Шею сдавило, словно висельник уже накинул удавку. Руки взмокли. Смерть никогда ещё не подбиралась так близко, но в городской тюрьме ею провонял каждый камешек. Снаружи, за толстой стеной, вешали и рубили головы. И в душных камерах томились живые мертвецы, которым уже не суждено было спастись. Будь хоть один шанс на свободу, Тая бы попытала его. Но она ясно осознавала: назад дороги нет.

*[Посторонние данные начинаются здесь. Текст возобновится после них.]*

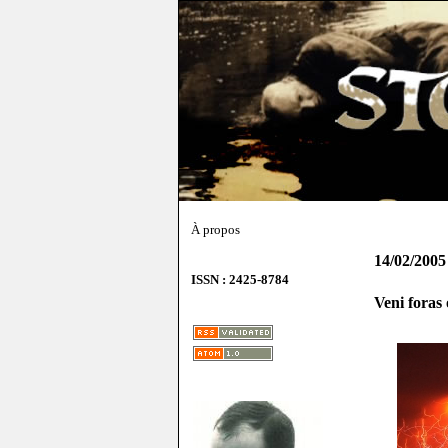
À propos
14/02/2005
ISSN : 2425-8784
Veni foras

– А тебя за что посадили? – Вместо слов вырвался сип.
Женщина села, поджав к груди колени.
– Да покупателя в лавке обсчитала, а он, скотина такая, к страже побежал жаловаться. Ну, недельку тут на воде потомлюсь и отпустят.
Не то что Таю.
Повешение.
За кольцо.
А она ведь поверила белобрысому. Честью он клялся, ну-ну. Медянки ломаной его честь не стоит. Сотворил с Таей нечто жуткое, от чего конечности перестали её слушаться, и преспокойно вручил страже. Небось ещё упивался своей победой. Ну, сглупила, денег потребовала (Тая и сама понимала, что зря соврала про скупщиков, но такова воровская душа – во всём следует искать хоть малейшую выгоду), но неужели она заслужила смерти?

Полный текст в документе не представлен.